◆ **TASK REQUIREMENTS**
For each record, copy the text exactly and omit any picture it holds.

◆ **PROVIDED INFORMATION**
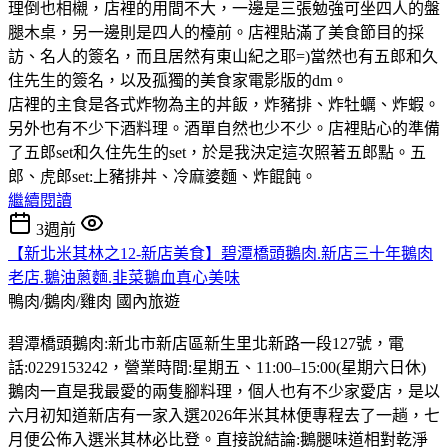
理倒也相櫬，店裡的用間不大，一邊是三張勉強可坐四人的盤
腿木桌，另一邊則是四人的檯前。店裡貼滿了美食節目的採
訪、名人的簽名，而且居然有東山紀之耶=)當然也有五郎和久
住先生的簽名，以及孤獨的美食家電影版的dm。
店裡的主食是各式炸物為主的丼飯，炸豬排、炸牡蠣、炸蝦。
另外也有不少下酒料理。酒單自然也少不少。店裡貼心的準備
了五郎set和久住先生的set，於是我決定這次照著五郎點。五
郎、虎郎set:上豬排丼、冷麻婆麵、炸餛飩。
繼續閱讀
3週前
【新北米其林之12-新店美食】碧潭橋頭鵝肉.新店三十年鵝肉
老店.鵝油蔥麵.韭菜鵝血真心美味
鴨肉/鵝肉/雞肉
國內旅遊
碧潭橋頭鵝肉:新北市新店區新生里北新路一段127號，電
話:0229153242，營業時間:星期五、11:00–15:00(星期六日休)
鵝肉一直是我最愛的兩隻腳料理，個人也有不少家愛店，是以
六月初知道新店有一家入選2026年米其林便專程去了一趟，七
月便公佈入選米其林必比登。直接說結論:鵝腿味道相對乾淨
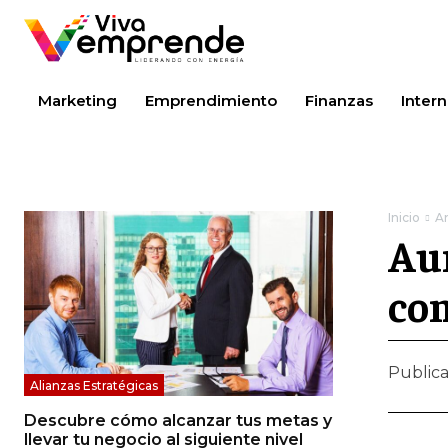
Marketing
Emprendimiento
Finanzas
Intern
Inicio
A
Aum
co
Public
Alianzas Estratégicas
Descubre cómo alcanzar tus metas y
llevar tu negocio al siguiente nivel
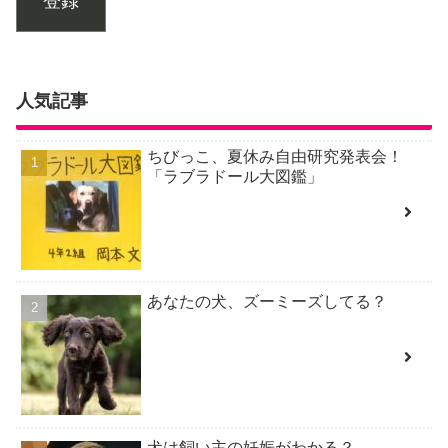
登録
人気記事
ちびっこ、夏休み自由研究発表会！
「ラブラドール大図鑑」
あなたの犬、ズーミーズしてる？
犬は飼い主の妊娠がわかる？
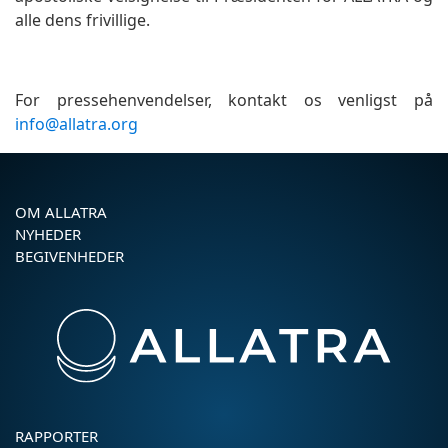
alle dens frivillige.
For pressehenvendelser, kontakt os venligst på
info@allatra.org
OM ALLATRA
NYHEDER
BEGIVENHEDER
RAPPORTER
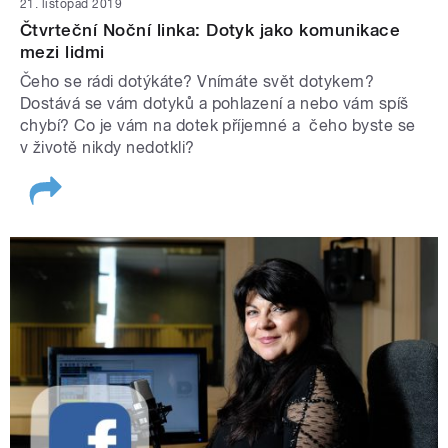
21. listopad 2019
Čtvrteční Noční linka: Dotyk jako komunikace
mezi lidmi
Čeho se rádi dotýkáte? Vnímáte svět dotykem?
Dostává se vám dotyků a pohlazení a nebo vám spíš
chybí? Co je vám na dotek příjemné a čeho byste se
v životě nikdy nedotkli?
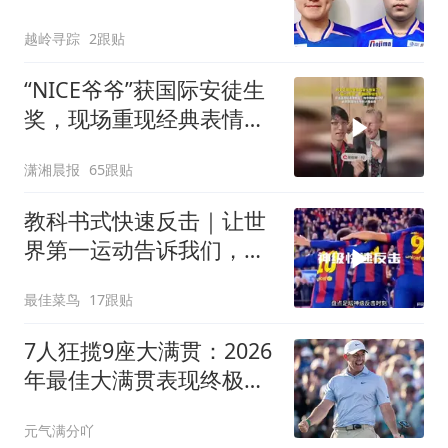
和冲冠
越岭寻踪
2跟贴
“NICE爷爷”获国际安徒生
奖，现场重现经典表情
包，向中国粉丝问好
潇湘晨报
65跟贴
教科书式快速反击｜让世
界第一运动告诉我们，什
么是速度与激情！
最佳菜鸟
17跟贴
7人狂揽9座大满贯：2026
年最佳大满贯表现终极排
名
元气满分吖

◆ **RESPONSE**
理倒也相櫬，店裡的用間不大，一邊是三張勉強可坐四人的盤
腿木桌，另一邊則是四人的檯前。店裡貼滿了美食節目的採
訪、名人的簽名，而且居然有東山紀之耶=)當然也有五郎和久
住先生的簽名，以及孤獨的美食家電影版的dm。
店裡的主食是各式炸物為主的丼飯，炸豬排、炸牡蠣、炸蝦。
另外也有不少下酒料理。酒單自然也少不少。店裡貼心的準備
了五郎set和久住先生的set，於是我決定這次照著五郎點。五
郎、虎郎set:上豬排丼、冷麻婆麵、炸餛飩。
繼續閱讀
3週前
【新北米其林之12-新店美食】碧潭橋頭鵝肉.新店三十年鵝肉
老店.鵝油蔥麵.韭菜鵝血真心美味
鴨肉/鵝肉/雞肉
國內旅遊
碧潭橋頭鵝肉:新北市新店區新生里北新路一段127號，電
話:0229153242，營業時間:星期五、11:00–15:00(星期六日休)
鵝肉一直是我最愛的兩隻腳料理，個人也有不少家愛店，是以
六月初知道新店有一家入選2026年米其林便專程去了一趟，七
月便公佈入選米其林必比登。直接說結論:鵝腿味道相對乾淨
Marketing
Emprendimiento
Finanzas
Intern
Inicio
A
Aum
co
Public
Alianzas Estratégicas
Descubre cómo alcanzar tus metas y
llevar tu negocio al siguiente nivel
登録
人気記事
ちびっこ、夏休み自由研究発表会！
「ラブラドール大図鑑」
あなたの犬、ズーミーズしてる？
犬は飼い主の妊娠がわかる？
alle dens frivillige.
For pressehenvendelser, kontakt os venligst på
info@allatra.org
OM ALLATRA
NYHEDER
BEGIVENHEDER
RAPPORTER
21. listopad 2019
Čtvrteční Noční linka: Dotyk jako komunikace
mezi lidmi
Čeho se rádi dotýkáte? Vnímáte svět dotykem?
Dostává se vám dotyků a pohlazení a nebo vám spíš
chybí? Co je vám na dotek příjemné a čeho byste se
v životě nikdy nedotkli?
和冲冠
越岭寻踪
2跟贴
“NICE爷爷”获国际安徒生
奖，现场重现经典表情
包，向中国粉丝问好
潇湘晨报
65跟贴
教科书式快速反击｜让世
界第一运动告诉我们，什
么是速度与激情！
最佳菜鸟
17跟贴
7人狂揽9座大满贯：2026
年最佳大满贯表现终极排
名
元气满分吖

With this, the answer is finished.